Do your customers love their bills?

Do your customers love their bills?

Clive Stringer, Business Development Director for Pitney Bowes, argues that transactional mail can play a key role in improving the customer experience. Businesses are working harder than ever to achieve cut-through and gain a competitive advantage in today’s omnichannel environment. Every communication must generate engagement, interest and excitement, as digital integrates with physical, from marketing emails to social media posts to direct mail.

Transactional mail is no exception: organisations are now using it as valuable communications tool. Invoices, statements, renewal notices, quotes and policy documents are no longer simply a prompt for payment or a means of regulatory compliance. Instead, they have a key part to play in a communications strategy designed to improve the customer experience.

Whilst the structure and content of our physical mail deliveries is changing with a greater volume of parcels and packages, transactional mail remains a constant. Herein lies its value: we might opt out of receiving advertising material through our doors, or prefer to receive offers and vouchers online, but research proves that we still want to receive our transactional documents in physical format. A new study1 from international research company Toluna questioned 7000 consumers worldwide, and found that 52% of respondents said they needed the option to receive printed documents, bills, tax forms and other transactional items because they provide a more permanent record. 51% of respondents in an InfoTrends survey2 really valued their transactional mail as a reminder to make payment, and looking forward to 2019, 59% of bills and statements are still forecast to be delivered on paper.
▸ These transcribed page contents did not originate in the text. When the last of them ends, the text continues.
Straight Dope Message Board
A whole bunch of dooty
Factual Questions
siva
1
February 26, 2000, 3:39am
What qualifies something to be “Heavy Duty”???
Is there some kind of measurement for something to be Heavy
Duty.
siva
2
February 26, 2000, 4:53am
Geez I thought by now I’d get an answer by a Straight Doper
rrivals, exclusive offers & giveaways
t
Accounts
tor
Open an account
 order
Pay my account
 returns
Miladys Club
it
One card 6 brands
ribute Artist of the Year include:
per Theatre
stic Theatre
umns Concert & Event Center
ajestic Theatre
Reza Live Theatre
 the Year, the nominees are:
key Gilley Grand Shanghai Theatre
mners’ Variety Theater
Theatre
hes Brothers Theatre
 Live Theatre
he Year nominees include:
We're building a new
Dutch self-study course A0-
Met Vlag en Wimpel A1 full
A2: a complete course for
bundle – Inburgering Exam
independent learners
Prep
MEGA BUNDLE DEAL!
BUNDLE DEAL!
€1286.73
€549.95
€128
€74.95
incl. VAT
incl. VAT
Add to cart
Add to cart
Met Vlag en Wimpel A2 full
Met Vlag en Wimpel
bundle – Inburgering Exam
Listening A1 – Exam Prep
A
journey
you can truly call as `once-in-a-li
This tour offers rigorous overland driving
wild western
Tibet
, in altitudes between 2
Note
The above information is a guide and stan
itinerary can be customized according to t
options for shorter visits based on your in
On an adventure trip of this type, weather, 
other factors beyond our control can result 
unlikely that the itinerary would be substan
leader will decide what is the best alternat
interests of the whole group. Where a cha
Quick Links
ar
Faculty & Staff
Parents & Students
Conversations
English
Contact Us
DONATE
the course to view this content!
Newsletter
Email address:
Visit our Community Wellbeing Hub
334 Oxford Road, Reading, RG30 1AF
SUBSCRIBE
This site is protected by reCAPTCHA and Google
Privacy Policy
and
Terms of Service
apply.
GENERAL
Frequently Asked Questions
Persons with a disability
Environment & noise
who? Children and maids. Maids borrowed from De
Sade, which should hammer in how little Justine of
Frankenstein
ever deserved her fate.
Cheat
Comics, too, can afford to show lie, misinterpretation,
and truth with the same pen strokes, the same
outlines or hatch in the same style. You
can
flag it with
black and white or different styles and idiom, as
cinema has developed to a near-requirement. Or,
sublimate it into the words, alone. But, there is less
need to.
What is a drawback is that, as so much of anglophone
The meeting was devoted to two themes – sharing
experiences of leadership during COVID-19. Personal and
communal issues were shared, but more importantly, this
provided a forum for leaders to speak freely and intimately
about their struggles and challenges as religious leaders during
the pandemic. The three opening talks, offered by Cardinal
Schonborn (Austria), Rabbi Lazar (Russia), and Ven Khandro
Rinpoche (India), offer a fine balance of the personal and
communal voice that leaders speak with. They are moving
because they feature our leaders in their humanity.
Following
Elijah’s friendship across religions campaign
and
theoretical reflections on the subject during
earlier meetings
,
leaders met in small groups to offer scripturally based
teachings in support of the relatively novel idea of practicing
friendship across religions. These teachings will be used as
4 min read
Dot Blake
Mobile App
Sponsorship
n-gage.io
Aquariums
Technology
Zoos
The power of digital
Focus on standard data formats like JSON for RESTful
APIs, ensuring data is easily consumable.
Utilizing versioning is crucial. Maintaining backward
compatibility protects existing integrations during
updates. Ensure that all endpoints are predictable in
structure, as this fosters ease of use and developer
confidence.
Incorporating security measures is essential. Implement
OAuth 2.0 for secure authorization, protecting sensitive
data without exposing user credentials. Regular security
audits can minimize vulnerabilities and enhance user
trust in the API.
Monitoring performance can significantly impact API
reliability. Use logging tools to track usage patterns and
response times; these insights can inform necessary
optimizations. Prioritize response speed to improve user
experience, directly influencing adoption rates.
We appreciate the credibility, integrity and security of print on paper. Toluna’s research found that respondents across all age groups showed a strong preference for printed documents, with 80% preferring to read print on paper than from a screen. We value its tangibility: 79% of people surveyed said they enjoyed the tactile experience of paper and print.

Organisations are responding to this consumer preference and market opportunity by sending personalised, engaging transactional mail which includes relevant, meaningful marketing messages. Now, the ability to do this isn’t a privilege reserved for large-scale mailing operations but is a strategy available to all. This is the result of high-performance print and mail technologies -right-sized to fit a diversity of businesses, levelling the playing field and creating new opportunities for businesses to become world-class. For some, it could become a new revenue stream as InfoTrends’ study reveals that 59% of consumers would be in favour of providers using part of the space on the bill for relevant advertising.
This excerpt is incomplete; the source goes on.